His Honour Marien DCJ sentenced Jian Hua Chen for conspiracy to deal with money to the value of $1 million or more being proceeds of crime contrary to s 400.3(2) and s 11.5(1) of the Criminal Code. Although a conspiracy offence it is the same offence as the court is now concerned with and the maximum penalty available is the same. The penalty imposed was imprisonment for 6 years with a non-parole period of 3 years and 7 months. Chen entered a plea of guilty at the earliest opportunity and remorse was taken into account. His offence involved an entirely separate account in Hong Kong and all of the transferred funds were recovered. He was found to be occupying a "position at least at mid level" in the organisational hierarchy of the conspiracy relating to the Lun Tun trading company account.
Marien DCJ in the circumstances determined a starting point of 8 years. An appeal on sentence by Chen was dismissed. Having considered that sentence I am of the opinion the offence committed by each of these offenders is objectively very serious and in each case involves a high degree of moral culpability. This matter requires the imposition of a more significant sentence than indicated by Marien DCJ's starting point to reflect that and to provide an appropriate sentence.
  1. In dismissing Chen's appeal against sentence, this Court endorsed the judge's finding that the offence was above the middle range of seriousness and proffered the view that it was "well above": at [34] per Howie J; Beazley JA and Blanch J agreeing at [1] and [2] respectively.

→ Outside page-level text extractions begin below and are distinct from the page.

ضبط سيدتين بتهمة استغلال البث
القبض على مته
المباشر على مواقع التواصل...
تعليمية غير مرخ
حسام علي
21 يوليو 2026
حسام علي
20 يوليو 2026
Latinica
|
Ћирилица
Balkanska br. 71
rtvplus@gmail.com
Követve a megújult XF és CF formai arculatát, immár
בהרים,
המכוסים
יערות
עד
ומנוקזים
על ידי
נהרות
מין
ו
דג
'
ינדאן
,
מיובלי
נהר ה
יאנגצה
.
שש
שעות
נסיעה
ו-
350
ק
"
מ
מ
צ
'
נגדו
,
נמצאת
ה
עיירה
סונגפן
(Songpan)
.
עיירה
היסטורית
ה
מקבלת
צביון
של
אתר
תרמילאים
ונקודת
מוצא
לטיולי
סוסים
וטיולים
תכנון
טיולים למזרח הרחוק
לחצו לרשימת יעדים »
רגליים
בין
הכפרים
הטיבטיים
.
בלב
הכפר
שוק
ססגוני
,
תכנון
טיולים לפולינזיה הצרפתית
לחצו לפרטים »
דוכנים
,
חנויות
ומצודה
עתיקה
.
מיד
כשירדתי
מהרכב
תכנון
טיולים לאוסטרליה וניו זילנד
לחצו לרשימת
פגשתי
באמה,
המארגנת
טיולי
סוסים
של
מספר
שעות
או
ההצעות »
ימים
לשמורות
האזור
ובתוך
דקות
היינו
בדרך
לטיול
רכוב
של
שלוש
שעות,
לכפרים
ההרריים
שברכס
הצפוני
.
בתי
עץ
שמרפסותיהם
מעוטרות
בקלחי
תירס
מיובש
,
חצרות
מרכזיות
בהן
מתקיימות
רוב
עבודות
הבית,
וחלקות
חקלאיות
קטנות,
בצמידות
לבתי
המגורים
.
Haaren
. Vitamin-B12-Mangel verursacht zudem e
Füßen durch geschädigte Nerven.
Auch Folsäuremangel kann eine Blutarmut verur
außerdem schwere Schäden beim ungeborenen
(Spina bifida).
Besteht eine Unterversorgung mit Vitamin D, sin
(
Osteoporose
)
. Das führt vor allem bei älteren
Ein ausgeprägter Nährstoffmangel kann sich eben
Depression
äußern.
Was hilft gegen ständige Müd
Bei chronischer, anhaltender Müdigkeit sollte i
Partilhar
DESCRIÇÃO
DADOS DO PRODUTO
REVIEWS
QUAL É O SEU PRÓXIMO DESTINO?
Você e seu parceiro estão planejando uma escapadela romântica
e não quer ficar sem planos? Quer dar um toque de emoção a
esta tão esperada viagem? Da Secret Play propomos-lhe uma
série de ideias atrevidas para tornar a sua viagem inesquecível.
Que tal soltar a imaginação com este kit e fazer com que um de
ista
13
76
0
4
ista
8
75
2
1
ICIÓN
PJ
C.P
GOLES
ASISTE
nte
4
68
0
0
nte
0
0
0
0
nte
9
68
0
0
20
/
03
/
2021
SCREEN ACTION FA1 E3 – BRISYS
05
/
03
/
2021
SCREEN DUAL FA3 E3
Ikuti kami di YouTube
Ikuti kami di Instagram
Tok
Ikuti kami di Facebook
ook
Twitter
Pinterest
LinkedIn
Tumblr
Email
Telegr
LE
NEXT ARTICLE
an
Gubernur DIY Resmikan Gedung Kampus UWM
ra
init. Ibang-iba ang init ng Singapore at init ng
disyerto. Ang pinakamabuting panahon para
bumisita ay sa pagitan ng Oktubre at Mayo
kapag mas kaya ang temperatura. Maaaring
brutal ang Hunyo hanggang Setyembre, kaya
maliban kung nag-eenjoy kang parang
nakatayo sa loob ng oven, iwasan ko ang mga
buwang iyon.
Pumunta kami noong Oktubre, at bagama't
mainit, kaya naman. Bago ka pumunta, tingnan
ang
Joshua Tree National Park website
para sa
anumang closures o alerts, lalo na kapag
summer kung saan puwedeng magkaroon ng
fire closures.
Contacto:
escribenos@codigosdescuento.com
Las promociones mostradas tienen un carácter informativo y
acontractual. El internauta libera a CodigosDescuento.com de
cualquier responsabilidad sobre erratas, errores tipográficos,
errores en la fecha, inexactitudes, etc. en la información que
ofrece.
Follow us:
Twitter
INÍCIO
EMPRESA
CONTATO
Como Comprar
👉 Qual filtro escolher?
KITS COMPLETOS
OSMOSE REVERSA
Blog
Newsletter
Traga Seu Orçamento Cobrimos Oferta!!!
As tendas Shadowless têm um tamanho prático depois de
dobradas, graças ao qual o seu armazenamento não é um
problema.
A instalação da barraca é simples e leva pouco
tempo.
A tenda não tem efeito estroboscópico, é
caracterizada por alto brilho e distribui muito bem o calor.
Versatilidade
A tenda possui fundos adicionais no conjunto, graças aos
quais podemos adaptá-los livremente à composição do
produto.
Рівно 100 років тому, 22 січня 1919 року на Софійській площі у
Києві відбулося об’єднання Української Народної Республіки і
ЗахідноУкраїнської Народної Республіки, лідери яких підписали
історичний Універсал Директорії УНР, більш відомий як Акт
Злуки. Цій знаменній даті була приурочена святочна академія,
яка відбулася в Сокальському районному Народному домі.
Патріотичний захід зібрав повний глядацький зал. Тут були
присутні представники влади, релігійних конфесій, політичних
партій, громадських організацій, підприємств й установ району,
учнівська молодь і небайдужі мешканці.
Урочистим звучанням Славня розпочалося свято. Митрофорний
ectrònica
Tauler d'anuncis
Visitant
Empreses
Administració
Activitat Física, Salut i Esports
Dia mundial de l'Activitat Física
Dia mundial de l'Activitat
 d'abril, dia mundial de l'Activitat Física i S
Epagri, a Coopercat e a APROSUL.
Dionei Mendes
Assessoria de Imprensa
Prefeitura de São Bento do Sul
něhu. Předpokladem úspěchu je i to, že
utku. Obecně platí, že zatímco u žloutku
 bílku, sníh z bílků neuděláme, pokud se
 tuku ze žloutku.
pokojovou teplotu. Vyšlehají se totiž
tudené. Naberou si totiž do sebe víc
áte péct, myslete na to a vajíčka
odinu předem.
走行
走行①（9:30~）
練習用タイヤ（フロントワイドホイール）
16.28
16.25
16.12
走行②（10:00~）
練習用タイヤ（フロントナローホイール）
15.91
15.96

  1. Wang submitted that the judge erred in assessing Wang's criminality as being higher than Chen's. I do not accept that submission. The two respects in which Chen's offending was more serious were that it was he who requested that the account be established whereas in the case of Wang, bank account details were provided to him; and secondly that Chen recruited others in the undertaking whereas Wang did not.

  1. Conversely, however, Chen did not obtain access to any funds at any point, whereas Wang gambled (along with Roizman and another) the Hong Kong Power fund over a period of eight hours resulting in a loss in the order of AUD $3.5 million. It was open to the judge to regard that as a significant point of distinction, as his Honour evidently did. Further, as acknowledged in Wang's submissions, Chen had the benefit not only of a plea of guilty but of a finding of remorse.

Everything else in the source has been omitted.